▶ Assignment:
Each line in the entries below that contains the word "cookies" counts once. Report how many there are and nothing more.

▶ Data provided:
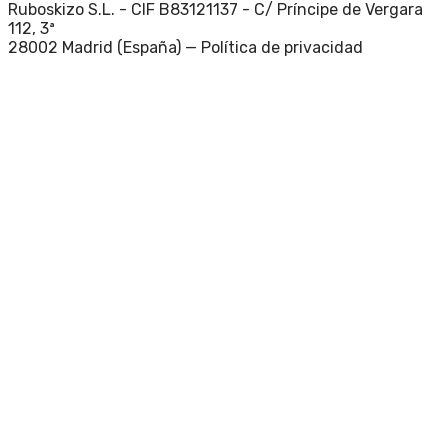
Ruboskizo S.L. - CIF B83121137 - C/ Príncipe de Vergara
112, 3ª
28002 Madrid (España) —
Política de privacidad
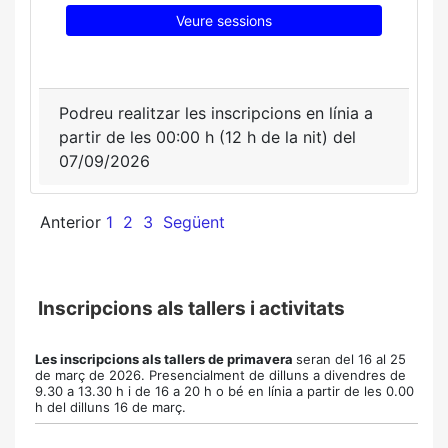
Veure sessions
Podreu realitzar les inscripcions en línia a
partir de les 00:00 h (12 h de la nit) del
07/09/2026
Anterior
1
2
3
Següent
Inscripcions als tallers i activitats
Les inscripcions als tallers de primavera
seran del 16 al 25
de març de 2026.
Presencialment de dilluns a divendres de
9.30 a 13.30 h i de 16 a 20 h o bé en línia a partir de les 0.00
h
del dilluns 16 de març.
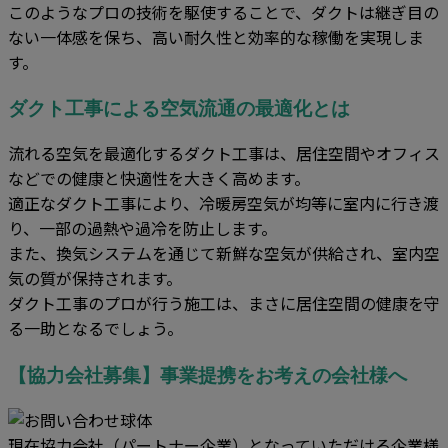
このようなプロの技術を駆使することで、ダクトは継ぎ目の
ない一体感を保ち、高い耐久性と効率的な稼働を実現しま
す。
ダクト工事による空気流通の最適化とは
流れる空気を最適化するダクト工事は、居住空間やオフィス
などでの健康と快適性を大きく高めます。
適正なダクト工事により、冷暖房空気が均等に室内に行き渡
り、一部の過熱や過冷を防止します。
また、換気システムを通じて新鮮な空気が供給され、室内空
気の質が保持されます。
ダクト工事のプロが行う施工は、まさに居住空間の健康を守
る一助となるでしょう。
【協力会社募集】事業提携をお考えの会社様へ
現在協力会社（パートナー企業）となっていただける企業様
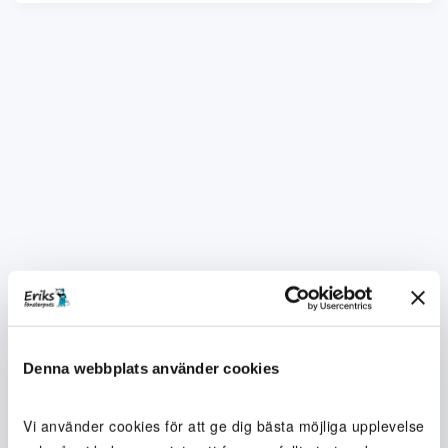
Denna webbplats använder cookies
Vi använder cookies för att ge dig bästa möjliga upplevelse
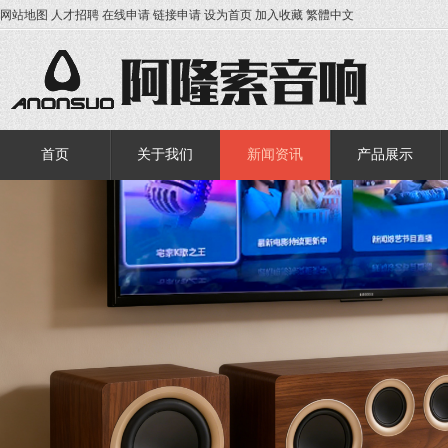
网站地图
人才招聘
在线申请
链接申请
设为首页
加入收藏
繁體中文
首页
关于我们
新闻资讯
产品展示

▶ Exercise solution:
2